L’affastellarsi di ricordi autobiografici puntella romanzi, testi drammaturgici, sceneggiature, autobiografie costruite da Ingmar Bergman, a volte alla stregua di composizioni narrative come in Lanterna magica,[1] altre di riflessione diretta del regista sulla genesi della propria produzione artistica come in Immagini,[2] e altre ancora di ricognizione aspra e dura sul dolore dell’esistere, come nel caso di Tre diari[3] scritto insieme alla moglie Ingrid von Rosen e alla figlia Maria al fine di elaborare il dramma della malattia e della scomparsa di Ingrid.
Senza alcuna ingenua volontà di rivelare una qualsivoglia verità esperienziale, la scrittura in Bergman, sia essa letteraria o filmica, risponde a una sorta di contagio tra percezioni modellate nel tempo e immaginazione.

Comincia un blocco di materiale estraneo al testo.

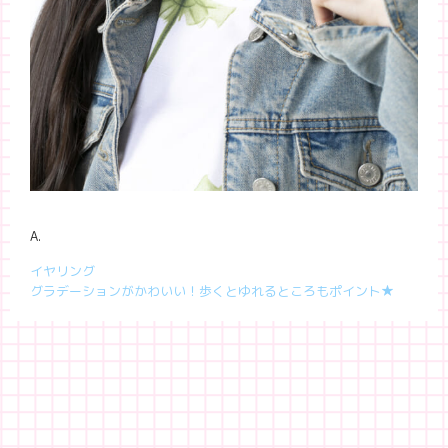
A.
イヤリング
グラデーションがかわいい！歩くとゆれるところもポイント★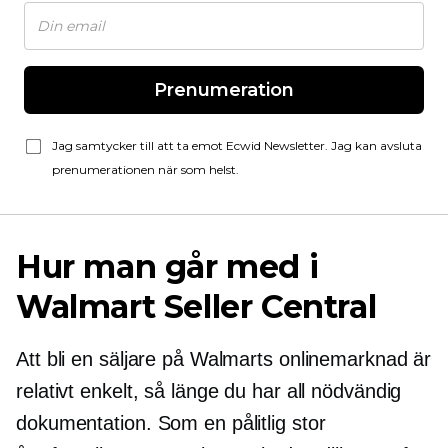
Prenumeration
Jag samtycker till att ta emot Ecwid Newsletter. Jag kan avsluta
prenumerationen när som helst.
Hur man går med i
Walmart Seller Central
Att bli en säljare på Walmarts onlinemarknad är
relativt enkelt, så länge du har all nödvändig
dokumentation. Som en pålitlig stor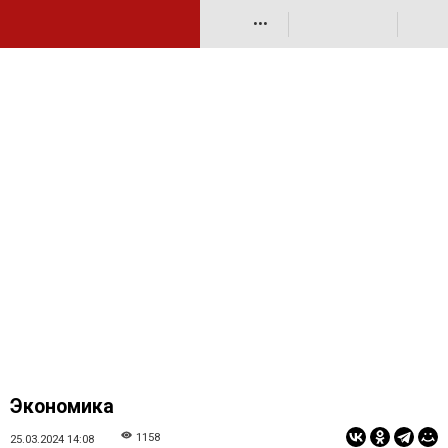
•••
Экономика
1158
25.03.2024 14:08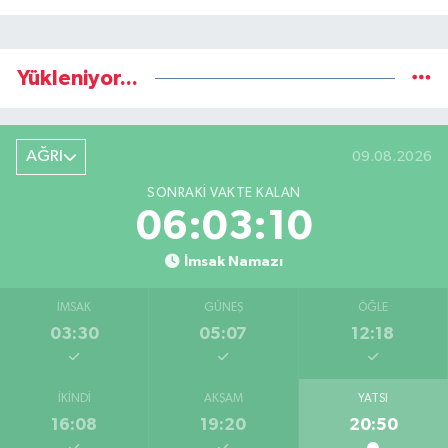
Yükleniyor...
AĞRI
09.08.2026
SONRAKI VAKTE KALAN
06:03:09
İmsak Namazı
İMSAK
GÜNEŞ
ÖĞLE
03:30
05:07
12:18
İKINDI
AKŞAM
YATSI
16:08
19:20
20:50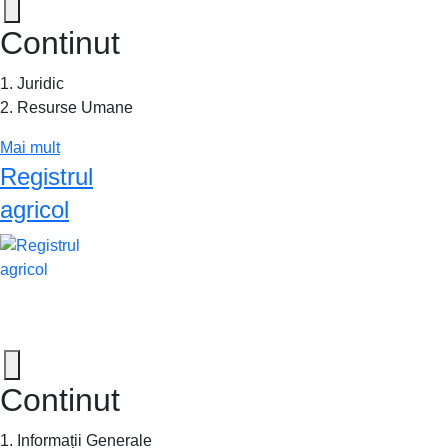
Continut
1. Juridic
2. Resurse Umane
Mai mult
Registrul
agricol
Continut
1. Informații Generale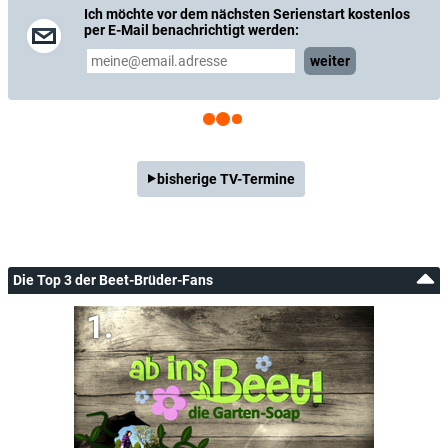
Ich möchte vor dem nächsten Serienstart kostenlos
per E-Mail benachrichtigt werden:
weiter
bisherige TV-Termine
Die Top 3 der Beet-Brüder-Fans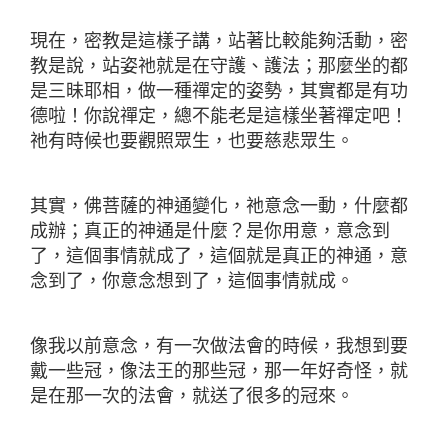
現在，密教是這樣子講，站著比較能夠活動，密
教是說，站姿祂就是在守護、護法；那麼坐的都
是三昧耶相，做一種禪定的姿勢，其實都是有功
德啦！你說禪定，總不能老是這樣坐著禪定吧！
祂有時候也要觀照眾生，也要慈悲眾生。
其實，佛菩薩的神通變化，祂意念一動，什麼都
成辦；真正的神通是什麼？是你用意，意念到
了，這個事情就成了，這個就是真正的神通，意
念到了，你意念想到了，這個事情就成。
像我以前意念，有一次做法會的時候，我想到要
戴一些冠，像法王的那些冠，那一年好奇怪，就
是在那一次的法會，就送了很多的冠來。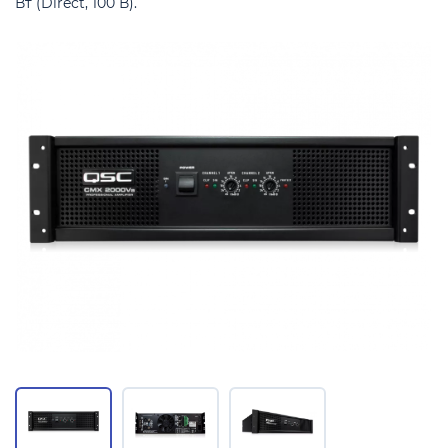
Вт (Direct, 100 В).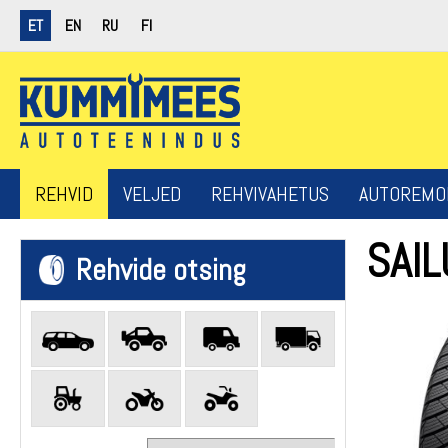
ET
EN
RU
FI
REHVID
VELJED
REHVIVAHETUS
AUTOREMO
SAI
Rehvide otsing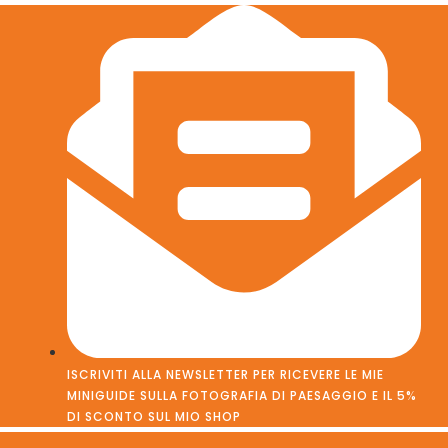
Vai
al
contenuto
ISCRIVITI ALLA NEWSLETTER PER RICEVERE LE MIE
MINIGUIDE SULLA FOTOGRAFIA DI PAESAGGIO E IL 5%
DI SCONTO SUL MIO SHOP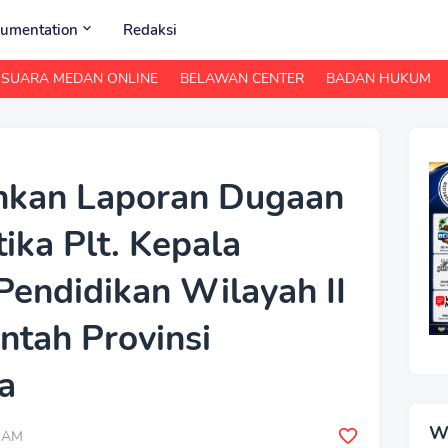
umentation
Redaksi
SUARA MEDAN ONLINE
BELAWAN CENTER
BADAN HUKUM
kan Laporan Dugaan
ika Plt. Kepala
Pendidikan Wilayah II
ntah Provinsi
a
W
0 AM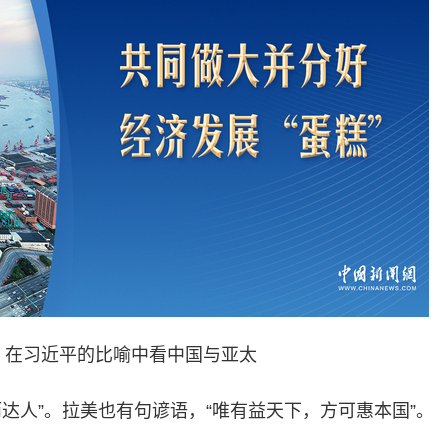
，在习近平的比喻中看中国与亚太
人”。拉美也有句谚语，“唯有益天下，方可惠本国”。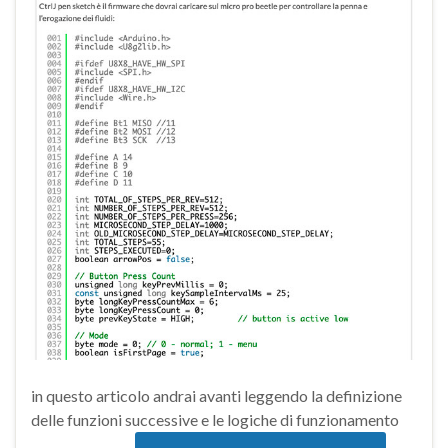
in questo articolo andrai avanti leggendo la definizione
delle funzioni successive e le logiche di funzionamento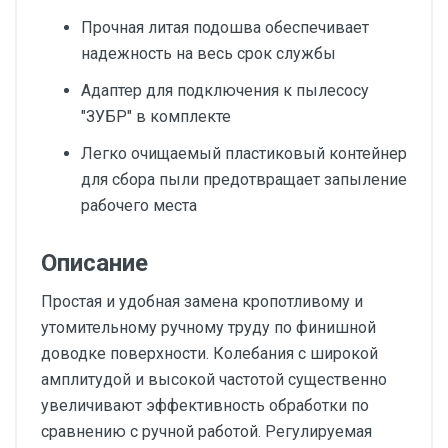
Прочная литая подошва обеспечивает
надежность на весь срок службы
Адаптер для подключения к пылесосу
″ЗУБР″ в комплекте
Легко очищаемый пластиковый контейнер
для сбора пыли предотвращает запыление
рабочего места
Описание
Простая и удобная замена кропотливому и
утомительному ручному труду по финишной
доводке поверхности. Колебания с широкой
амплитудой и высокой частотой существенно
увеличивают эффективность обработки по
сравнению с ручной работой. Регулируемая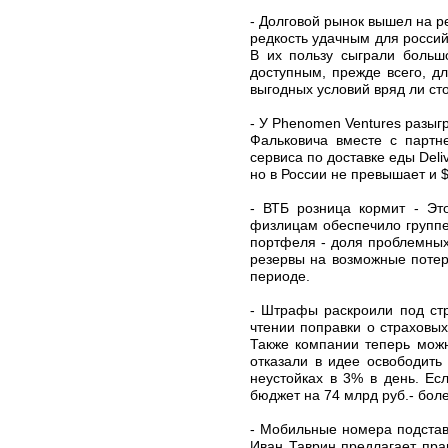
- Долговой рынок вышел на р
редкость удачным для россий
В их пользу сыграли больш
доступным, прежде всего, д
выгодных условий вряд ли сто
- У Phenomen Ventures разыг
Фальковича вместе с партне
сервиса по доставке еды Deli
но в России не превышает и 
- ВТБ розница кормит - Эт
физлицам обеспечило группе
портфеля - доля проблемных 
резервы на возможные потер
периоде.
- Штрафы раскроили под стр
чтении поправки о страховых
Также компании теперь можн
отказали в идее освободить
неустойках в 3% в день. Ес
бюджет на 74 млрд руб.- бол
- Мобильные номера подстав
Иван Таврин предлагает пра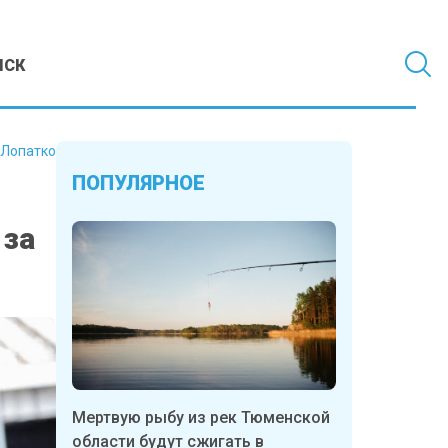
МСК
 Лопатко
ПОПУЛЯРНОЕ
 за
Мертвую рыбу из рек Тюменской
области будут сжигать в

L’autobiografia nelle opere del regista non testimonia una fedeltà ad un genere ma, più profondamente, interroga processi creativi nelle loro potenzialità trasformative: luci, colori e suoni alimentano parola e composizione visiva. In diverse sue pellicole il processo creativo stesso si definisce a partire da un’immagine. Viene così generata una fitta tessitura che espone figure, luoghi e sentimenti alla manipolazione della costruzione artistica.
La presenza di ritratti fotografici partecipa in alcuni suoi film a tale pratica di incroci.[4] E in più casi la loro è una messa in scena autobiografica, contaminata da costruzioni fantasmatiche[5] che, a loro volta, modellano la scrittura di autobiografie e romanzi, Karin Ansikte (Il volto di Karin, 1984) e Trolösa (L’infedele, 2000), quest’ultimo scritto da Bergman e realizzato da Liv Ullmann, sono i film da me scelti per un confronto tra i due procedimenti.